A Sense of Distance - the historic link between Japan and South Africa

A Sense of Distance - the historic link between Japan and South Africa

Fifteen hours by plane, fifteen thousand kilometres: There is a lot of water between South Africa and Japan.

For generations people from both countries have perceived each other as far removed in distance and psychology – and little has changed in the 21st Century.

There is very little precedent for focussed, active contact.

Very little precedent, but the little there was, came surprisingly early.
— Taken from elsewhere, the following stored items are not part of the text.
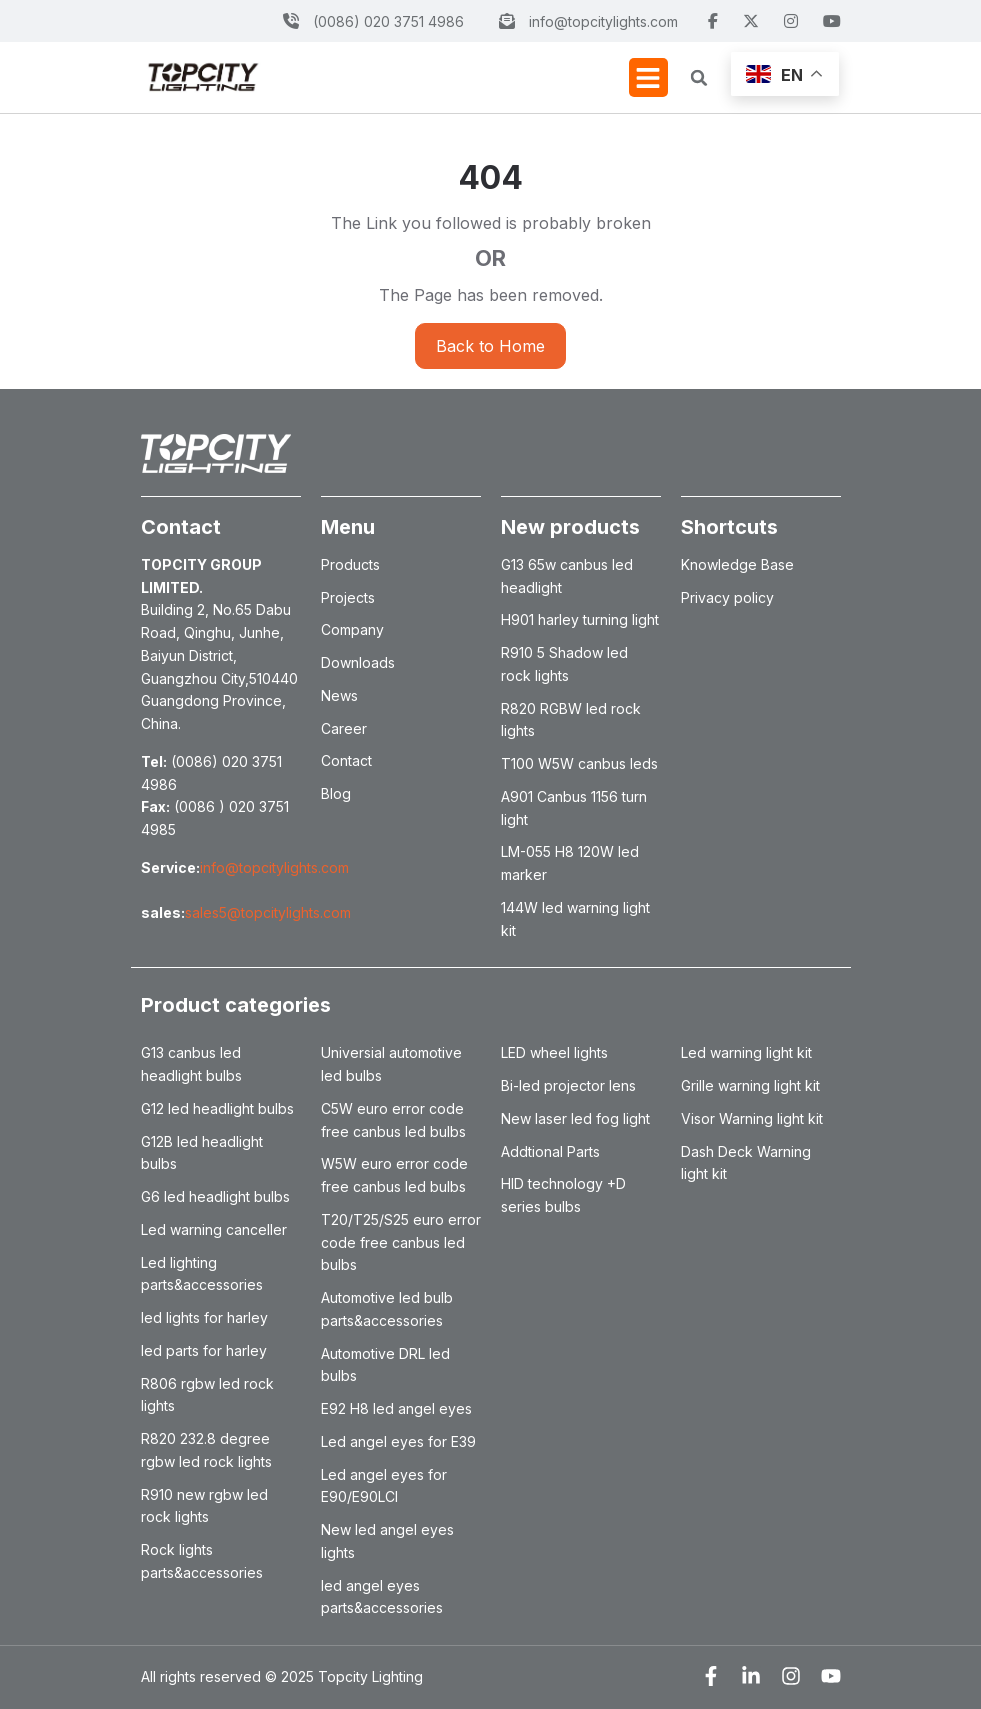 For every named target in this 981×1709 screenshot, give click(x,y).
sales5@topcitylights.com (268, 912)
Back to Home (490, 346)
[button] (648, 77)
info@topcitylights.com (274, 867) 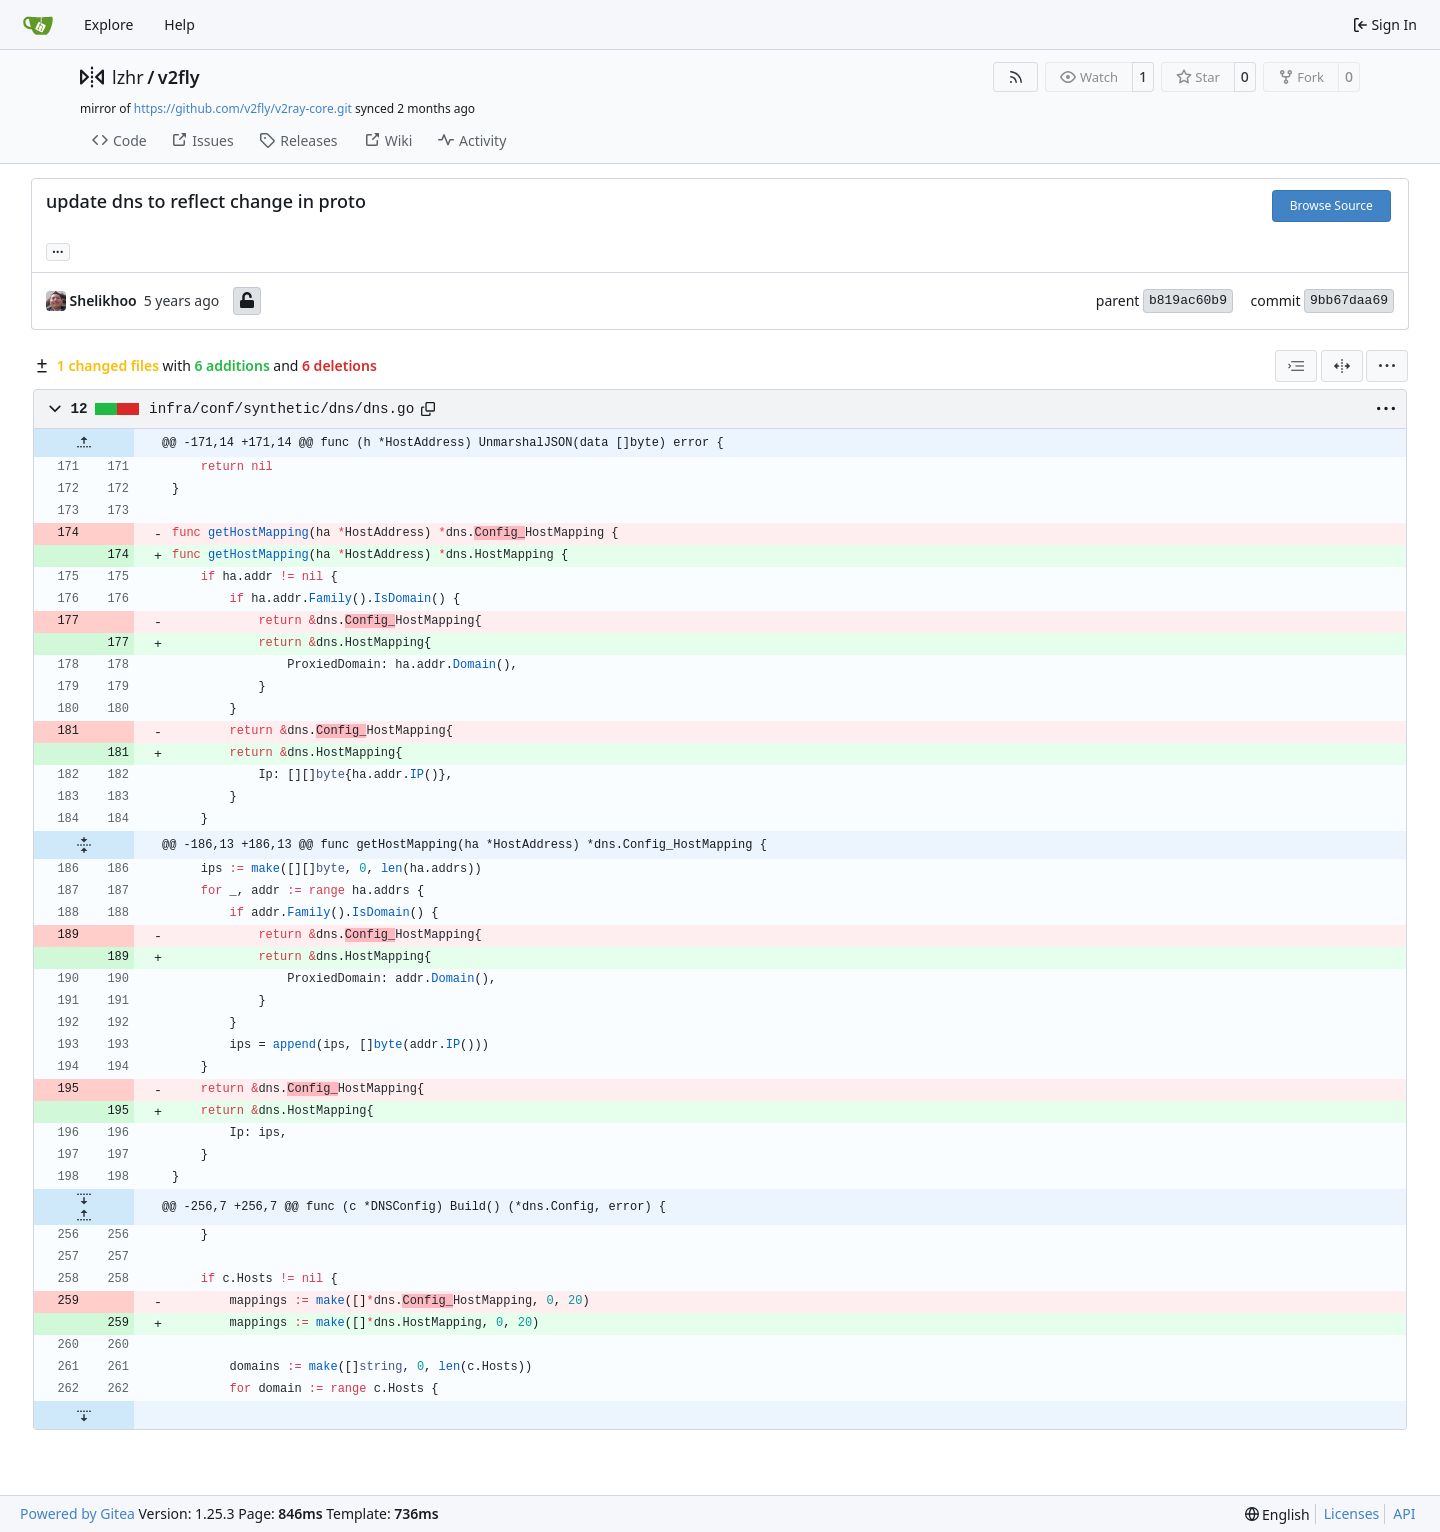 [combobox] (1296, 366)
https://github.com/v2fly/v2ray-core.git (243, 108)
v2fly (179, 77)
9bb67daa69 (1349, 300)
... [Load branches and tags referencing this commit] (58, 250)
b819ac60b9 (1188, 300)
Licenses (1352, 1513)
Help (179, 24)
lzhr (128, 77)
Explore (108, 24)
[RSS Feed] (1016, 77)
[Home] (38, 25)
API (1404, 1513)
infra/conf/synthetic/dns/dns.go (281, 409)
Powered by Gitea (77, 1513)
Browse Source (1331, 205)
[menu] (1387, 366)
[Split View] (1342, 366)
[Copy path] (428, 409)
In 1650, a trade administrator of the Dutch East India Company (VOC) named Jan van Riebeeck, who had visited Japan a few years earlier, suggested trading animal hides from South Africa with Japan.

One wonders if this suggestion lead to him being sent to establish a trading post at the Cape of Good Hope two years later, in 1652. It is, however, safe to say that the Japanese, at that time, must have already started planning their World Cup victory over South Africa in 2015.

When Van Riebeeck visited Japan, he went to the Dutch trading post in Nagasaki Bay, an artificial island called Dejima. From 1641 only Chinese and Dutch ships were allowed to come to Japan, and Nagasaki harbour was their only allowed port of entry.

Japanese officials watched the small island of Dejima at all times, to prevent unwanted incursions by foreigners onto Japanese soil.

Besides their official trade, the private VOC employees also did brisk trade in knowledge: They sold their personal books, eventually more than 10 000 of them.

These books became the basis for the radical scientific and industrial modernisation of Japan. It led directly to the Japanese concept of “Rangaku”, that today means “Western Knowledge”, but literally translates as “Dutch Learning”.

Jan van Riebeeck might also have sold a book or two during his time in Dejima, to which I say: You’re welcome, Japan. But at some point we might need it back.